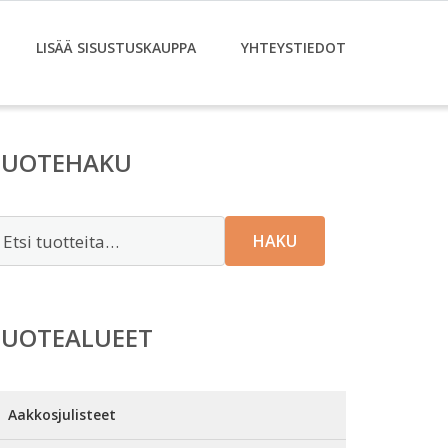
LISÄÄ SISUSTUSKAUPPA
YHTEYSTIEDOT
TUOTEHAKU
tsi:
HAKU
TUOTEALUEET
Aakkosjulisteet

══════════════════════════════

Exercise: Print out the material verbatim, skipping pictures.

Task result:
LISÄÄ SISUSTUSKAUPPA
YHTEYSTIEDOT
TUOTEHAKU
tsi:
HAKU
TUOTEALUEET
Aakkosjulisteet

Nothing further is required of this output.